VA samples from Formosan Sambar deer were reared between 65-70 days and kindly provided from Kaohsiung Animal Propagation Station, Taiwan Live Stock Research Institute (Pintong, Taiwan). VA samples from red deer were reared within 70-75 days and purchased from Feng Ying Deer Ranch (Tainan, Taiwan). Fresh VA samples were immediately sliced and stored at -80°C. The frozen VA slices were first dehydrated by freeze dryer (Kingmech Co. Ltd., Taipei, Taiwan) and ground into powder. The VA powder was extracted by soaking at 4°C water (50 g L-1) in Ultrasonic Cleaner (Delta, Co. Ltd., Taipei, Taiwan) for an hour, then cooled for 15 minutes. These procedures were repeated for twice. The supernatants were then collected and dehydrated by lyophilization to harvest Formosan Sambar velvet water extracts (SVAE) and red velvet water extracts (RVAE).

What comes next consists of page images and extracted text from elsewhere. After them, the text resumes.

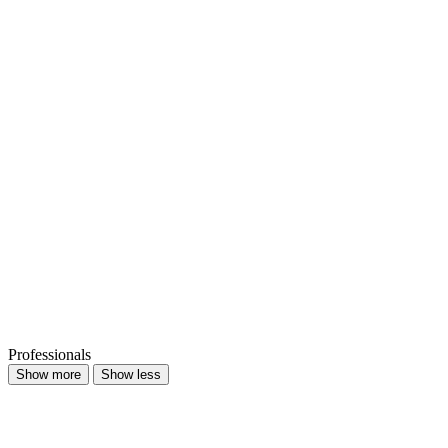
Professionals
Show more
Show less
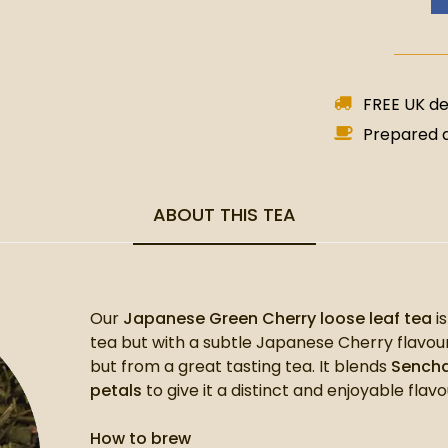
FREE UK del
Prepared a
ABOUT THIS TEA
Our
Japanese Green Cherry loose leaf tea
i
tea but with a subtle Japanese Cherry flavour
but from a great tasting tea. It blends
Sencha
petals
to give it a distinct and enjoyable flavo
How to brew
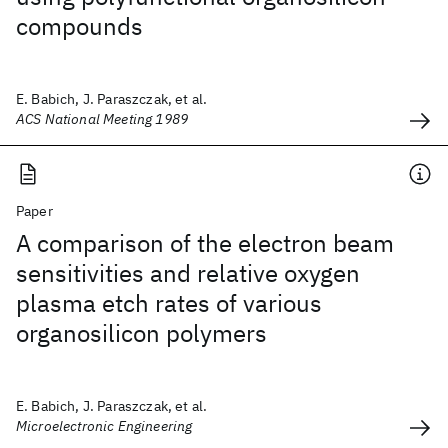
compounds
E. Babich, J. Paraszczak, et al.
ACS National Meeting 1989
Paper
A comparison of the electron beam
sensitivities and relative oxygen
plasma etch rates of various
organosilicon polymers
E. Babich, J. Paraszczak, et al.
Microelectronic Engineering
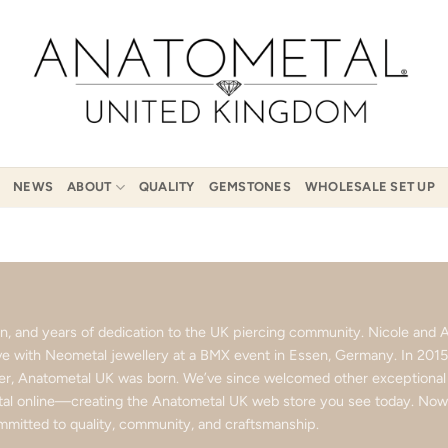
NEWS
ABOUT
QUALITY
GEMSTONES
WHOLESALE SET UP
ion, and years of dedication to the UK piercing community. Nicole an
love with Neometal jewellery at a BMX event in Essen, Germany. In 201
ter, Anatometal UK was born. We’ve since welcomed other exceptional b
l online—creating the Anatometal UK web store you see today. Now p
mitted to quality, community, and craftsmanship.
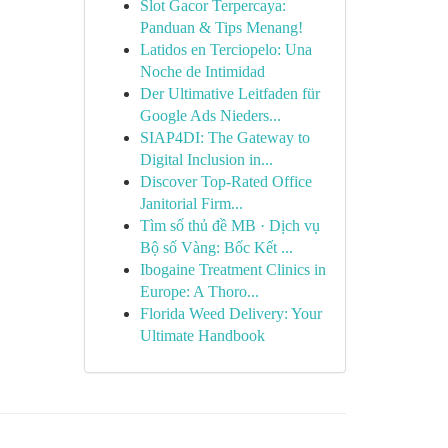
Slot Gacor Terpercaya:
Panduan & Tips Menang!
Latidos en Terciopelo: Una
Noche de Intimidad
Der Ultimative Leitfaden für
Google Ads Nieders...
SIAP4DI: The Gateway to
Digital Inclusion in...
Discover Top-Rated Office
Janitorial Firm...
Tìm số thủ đề MB · Dịch vụ
Bộ số Vàng: Bốc Kết ...
Ibogaine Treatment Clinics in
Europe: A Thoro...
Florida Weed Delivery: Your
Ultimate Handbook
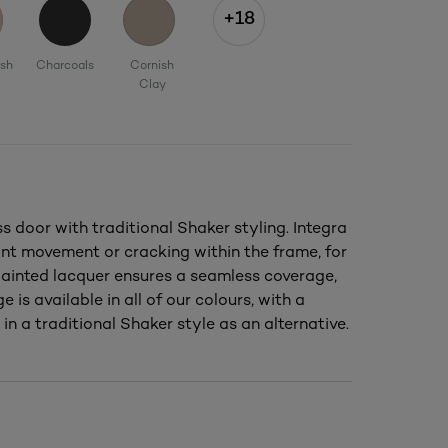
+18
ush
Charcoals
Cornish
Clay
door with traditional Shaker styling. Integra
nt movement or cracking within the frame, for
 painted lacquer ensures a seamless coverage,
e is available in all of our colours, with a
in a traditional Shaker style as an alternative.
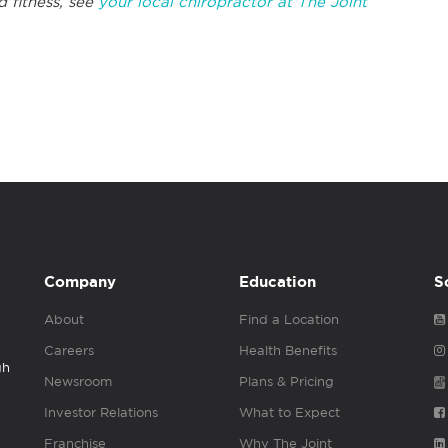
d fitness, see
your local chiropractor at The Joint
Company
Education
S
About
Find a Location
Careers
Health Benefits
gh
Newsroom
Plans & Pricing
Investor Relations
What to Expect
Franchise
Why The Joint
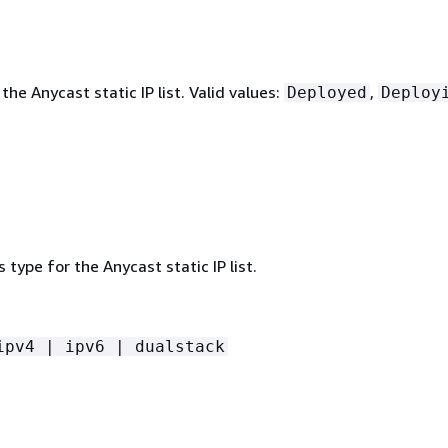
the Anycast static IP list. Valid values:
,
Deployed
Deploy
 type for the Anycast static IP list.
ipv4 | ipv6 | dualstack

Human colonic epithelial cell line Caco2-C2BBe1 was purchased from Bioresource Collection and Research Center (BCRC, Hsinchu, Taiwan) and cultured in DMEM containing 10% heat-inactivated FBS, 0.1% human holo-transferrin, 1% antibiotic antimycotic and 1% sodium pyruvate in a humidified incubator with 5% CO2 at 37°C. The cells were sub-cultured at a density of 2 × 105 cells/flask in a 75 cm2 flask between 5 to 6 days.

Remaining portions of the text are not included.